== Description of the task ==
A faithful transcription of the entries below is required.

== Document layout detection data ==
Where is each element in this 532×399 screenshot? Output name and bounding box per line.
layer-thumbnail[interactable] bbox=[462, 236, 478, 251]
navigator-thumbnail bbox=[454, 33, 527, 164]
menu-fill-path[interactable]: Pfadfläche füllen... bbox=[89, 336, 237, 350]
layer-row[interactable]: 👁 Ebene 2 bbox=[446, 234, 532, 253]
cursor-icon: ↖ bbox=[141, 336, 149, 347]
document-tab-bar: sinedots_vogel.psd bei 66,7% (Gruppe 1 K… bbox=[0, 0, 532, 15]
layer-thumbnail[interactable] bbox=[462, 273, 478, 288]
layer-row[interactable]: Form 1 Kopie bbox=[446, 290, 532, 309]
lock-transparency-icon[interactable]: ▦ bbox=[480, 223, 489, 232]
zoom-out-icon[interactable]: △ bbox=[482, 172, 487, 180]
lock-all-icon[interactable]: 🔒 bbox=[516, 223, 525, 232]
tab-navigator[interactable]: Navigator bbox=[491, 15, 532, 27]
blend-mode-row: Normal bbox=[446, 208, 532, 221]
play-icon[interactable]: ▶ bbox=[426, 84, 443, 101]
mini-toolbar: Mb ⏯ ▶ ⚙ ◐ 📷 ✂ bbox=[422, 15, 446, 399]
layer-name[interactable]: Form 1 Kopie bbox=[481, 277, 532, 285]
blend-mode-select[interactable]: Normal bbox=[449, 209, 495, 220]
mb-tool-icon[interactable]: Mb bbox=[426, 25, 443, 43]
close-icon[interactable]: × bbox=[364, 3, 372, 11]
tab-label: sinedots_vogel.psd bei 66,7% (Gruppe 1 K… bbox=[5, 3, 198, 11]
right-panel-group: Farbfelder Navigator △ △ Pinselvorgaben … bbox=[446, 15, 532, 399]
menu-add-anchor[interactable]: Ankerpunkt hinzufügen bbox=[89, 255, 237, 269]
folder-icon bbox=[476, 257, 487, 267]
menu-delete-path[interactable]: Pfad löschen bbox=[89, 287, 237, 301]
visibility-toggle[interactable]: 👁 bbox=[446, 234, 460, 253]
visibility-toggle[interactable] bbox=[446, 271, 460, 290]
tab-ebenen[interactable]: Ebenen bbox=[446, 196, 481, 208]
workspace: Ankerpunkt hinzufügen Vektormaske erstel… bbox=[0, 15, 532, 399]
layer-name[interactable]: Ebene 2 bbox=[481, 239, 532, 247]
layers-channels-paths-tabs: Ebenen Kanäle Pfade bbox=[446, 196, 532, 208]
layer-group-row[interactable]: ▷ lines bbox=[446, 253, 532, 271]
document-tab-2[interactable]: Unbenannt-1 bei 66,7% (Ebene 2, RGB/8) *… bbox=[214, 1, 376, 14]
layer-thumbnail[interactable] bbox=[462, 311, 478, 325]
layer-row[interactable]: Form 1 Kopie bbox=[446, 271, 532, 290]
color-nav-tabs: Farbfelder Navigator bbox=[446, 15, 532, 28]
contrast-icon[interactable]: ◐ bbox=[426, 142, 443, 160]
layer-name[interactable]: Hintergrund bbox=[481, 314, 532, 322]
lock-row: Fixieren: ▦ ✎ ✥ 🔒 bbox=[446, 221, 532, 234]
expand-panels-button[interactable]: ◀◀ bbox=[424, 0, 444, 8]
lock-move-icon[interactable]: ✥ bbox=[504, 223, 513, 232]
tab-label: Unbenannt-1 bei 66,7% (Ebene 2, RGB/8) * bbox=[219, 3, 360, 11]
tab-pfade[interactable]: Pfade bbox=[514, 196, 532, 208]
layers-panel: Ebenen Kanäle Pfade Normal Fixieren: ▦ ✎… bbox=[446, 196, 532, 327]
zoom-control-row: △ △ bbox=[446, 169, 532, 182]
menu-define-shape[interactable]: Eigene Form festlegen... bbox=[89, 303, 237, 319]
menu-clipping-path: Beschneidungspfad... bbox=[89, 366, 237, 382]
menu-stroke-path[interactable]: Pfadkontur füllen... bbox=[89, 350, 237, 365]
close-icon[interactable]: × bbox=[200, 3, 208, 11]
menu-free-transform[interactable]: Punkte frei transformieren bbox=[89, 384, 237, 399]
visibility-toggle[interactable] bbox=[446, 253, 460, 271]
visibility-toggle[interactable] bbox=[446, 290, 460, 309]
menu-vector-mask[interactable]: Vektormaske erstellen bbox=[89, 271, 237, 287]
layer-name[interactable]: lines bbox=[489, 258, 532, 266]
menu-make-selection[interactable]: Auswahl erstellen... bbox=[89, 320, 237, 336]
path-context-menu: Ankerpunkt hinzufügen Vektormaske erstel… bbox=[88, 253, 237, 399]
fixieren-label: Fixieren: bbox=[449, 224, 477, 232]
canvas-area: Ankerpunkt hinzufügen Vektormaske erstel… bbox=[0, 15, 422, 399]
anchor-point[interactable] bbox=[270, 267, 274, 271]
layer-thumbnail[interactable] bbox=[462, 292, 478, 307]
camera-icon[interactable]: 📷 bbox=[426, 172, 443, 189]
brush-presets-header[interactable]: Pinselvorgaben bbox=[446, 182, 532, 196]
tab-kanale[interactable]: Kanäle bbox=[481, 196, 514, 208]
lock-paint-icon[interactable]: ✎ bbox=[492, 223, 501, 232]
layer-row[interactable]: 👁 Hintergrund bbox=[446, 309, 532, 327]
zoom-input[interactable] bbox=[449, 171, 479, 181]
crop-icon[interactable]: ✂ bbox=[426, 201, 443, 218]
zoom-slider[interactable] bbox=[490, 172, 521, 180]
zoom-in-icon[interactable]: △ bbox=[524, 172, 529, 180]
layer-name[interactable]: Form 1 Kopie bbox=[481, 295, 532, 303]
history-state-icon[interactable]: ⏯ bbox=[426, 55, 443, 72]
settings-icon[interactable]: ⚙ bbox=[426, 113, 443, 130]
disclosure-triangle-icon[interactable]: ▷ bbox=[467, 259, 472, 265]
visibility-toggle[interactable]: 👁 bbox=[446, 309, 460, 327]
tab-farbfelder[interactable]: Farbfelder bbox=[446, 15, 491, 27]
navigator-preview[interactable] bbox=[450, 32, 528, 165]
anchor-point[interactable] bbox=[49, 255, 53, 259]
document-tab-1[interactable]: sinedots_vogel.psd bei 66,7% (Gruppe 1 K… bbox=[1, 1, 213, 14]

== Answer space ==
Where is each element in this 532×399 screenshot? Output name and bounding box per line.
layer-thumbnail[interactable] bbox=[462, 236, 478, 251]
navigator-thumbnail bbox=[454, 33, 527, 164]
menu-fill-path[interactable]: Pfadfläche füllen... bbox=[89, 336, 237, 350]
layer-row[interactable]: 👁 Ebene 2 bbox=[446, 234, 532, 253]
cursor-icon: ↖ bbox=[141, 336, 149, 347]
document-tab-bar: sinedots_vogel.psd bei 66,7% (Gruppe 1 K… bbox=[0, 0, 532, 15]
layer-thumbnail[interactable] bbox=[462, 273, 478, 288]
layer-row[interactable]: Form 1 Kopie bbox=[446, 290, 532, 309]
lock-transparency-icon[interactable]: ▦ bbox=[480, 223, 489, 232]
zoom-out-icon[interactable]: △ bbox=[482, 172, 487, 180]
lock-all-icon[interactable]: 🔒 bbox=[516, 223, 525, 232]
tab-navigator[interactable]: Navigator bbox=[491, 15, 532, 27]
blend-mode-row: Normal bbox=[446, 208, 532, 221]
play-icon[interactable]: ▶ bbox=[426, 84, 443, 101]
mini-toolbar: Mb ⏯ ▶ ⚙ ◐ 📷 ✂ bbox=[422, 15, 446, 399]
layer-name[interactable]: Form 1 Kopie bbox=[481, 277, 532, 285]
blend-mode-select[interactable]: Normal bbox=[449, 209, 495, 220]
mb-tool-icon[interactable]: Mb bbox=[426, 25, 443, 43]
close-icon[interactable]: × bbox=[364, 3, 372, 11]
tab-label: sinedots_vogel.psd bei 66,7% (Gruppe 1 K… bbox=[5, 3, 198, 11]
right-panel-group: Farbfelder Navigator △ △ Pinselvorgaben … bbox=[446, 15, 532, 399]
menu-add-anchor[interactable]: Ankerpunkt hinzufügen bbox=[89, 255, 237, 269]
folder-icon bbox=[476, 257, 487, 267]
menu-delete-path[interactable]: Pfad löschen bbox=[89, 287, 237, 301]
visibility-toggle[interactable]: 👁 bbox=[446, 234, 460, 253]
visibility-toggle[interactable] bbox=[446, 271, 460, 290]
tab-ebenen[interactable]: Ebenen bbox=[446, 196, 481, 208]
workspace: Ankerpunkt hinzufügen Vektormaske erstel… bbox=[0, 15, 532, 399]
layer-name[interactable]: Ebene 2 bbox=[481, 239, 532, 247]
layers-channels-paths-tabs: Ebenen Kanäle Pfade bbox=[446, 196, 532, 208]
layer-group-row[interactable]: ▷ lines bbox=[446, 253, 532, 271]
document-tab-2[interactable]: Unbenannt-1 bei 66,7% (Ebene 2, RGB/8) *… bbox=[214, 1, 376, 14]
layer-thumbnail[interactable] bbox=[462, 311, 478, 325]
layer-row[interactable]: Form 1 Kopie bbox=[446, 271, 532, 290]
color-nav-tabs: Farbfelder Navigator bbox=[446, 15, 532, 28]
contrast-icon[interactable]: ◐ bbox=[426, 142, 443, 160]
layer-name[interactable]: Hintergrund bbox=[481, 314, 532, 322]
lock-row: Fixieren: ▦ ✎ ✥ 🔒 bbox=[446, 221, 532, 234]
expand-panels-button[interactable]: ◀◀ bbox=[424, 0, 444, 8]
lock-move-icon[interactable]: ✥ bbox=[504, 223, 513, 232]
tab-label: Unbenannt-1 bei 66,7% (Ebene 2, RGB/8) * bbox=[219, 3, 360, 11]
tab-pfade[interactable]: Pfade bbox=[514, 196, 532, 208]
layers-panel: Ebenen Kanäle Pfade Normal Fixieren: ▦ ✎… bbox=[446, 196, 532, 327]
zoom-control-row: △ △ bbox=[446, 169, 532, 182]
menu-define-shape[interactable]: Eigene Form festlegen... bbox=[89, 303, 237, 319]
menu-clipping-path: Beschneidungspfad... bbox=[89, 366, 237, 382]
menu-stroke-path[interactable]: Pfadkontur füllen... bbox=[89, 350, 237, 365]
close-icon[interactable]: × bbox=[200, 3, 208, 11]
menu-free-transform[interactable]: Punkte frei transformieren bbox=[89, 384, 237, 399]
visibility-toggle[interactable] bbox=[446, 253, 460, 271]
visibility-toggle[interactable] bbox=[446, 290, 460, 309]
menu-vector-mask[interactable]: Vektormaske erstellen bbox=[89, 271, 237, 287]
layer-name[interactable]: lines bbox=[489, 258, 532, 266]
menu-make-selection[interactable]: Auswahl erstellen... bbox=[89, 320, 237, 336]
path-context-menu: Ankerpunkt hinzufügen Vektormaske erstel… bbox=[88, 253, 237, 399]
fixieren-label: Fixieren: bbox=[449, 224, 477, 232]
canvas-area: Ankerpunkt hinzufügen Vektormaske erstel… bbox=[0, 15, 422, 399]
anchor-point[interactable] bbox=[270, 267, 274, 271]
layer-thumbnail[interactable] bbox=[462, 292, 478, 307]
camera-icon[interactable]: 📷 bbox=[426, 172, 443, 189]
brush-presets-header[interactable]: Pinselvorgaben bbox=[446, 182, 532, 196]
tab-kanale[interactable]: Kanäle bbox=[481, 196, 514, 208]
lock-paint-icon[interactable]: ✎ bbox=[492, 223, 501, 232]
layer-row[interactable]: 👁 Hintergrund bbox=[446, 309, 532, 327]
zoom-input[interactable] bbox=[449, 171, 479, 181]
crop-icon[interactable]: ✂ bbox=[426, 201, 443, 218]
zoom-slider[interactable] bbox=[490, 172, 521, 180]
zoom-in-icon[interactable]: △ bbox=[524, 172, 529, 180]
layer-name[interactable]: Form 1 Kopie bbox=[481, 295, 532, 303]
history-state-icon[interactable]: ⏯ bbox=[426, 55, 443, 72]
settings-icon[interactable]: ⚙ bbox=[426, 113, 443, 130]
disclosure-triangle-icon[interactable]: ▷ bbox=[467, 259, 472, 265]
visibility-toggle[interactable]: 👁 bbox=[446, 309, 460, 327]
tab-farbfelder[interactable]: Farbfelder bbox=[446, 15, 491, 27]
navigator-preview[interactable] bbox=[450, 32, 528, 165]
anchor-point[interactable] bbox=[49, 255, 53, 259]
document-tab-1[interactable]: sinedots_vogel.psd bei 66,7% (Gruppe 1 K… bbox=[1, 1, 213, 14]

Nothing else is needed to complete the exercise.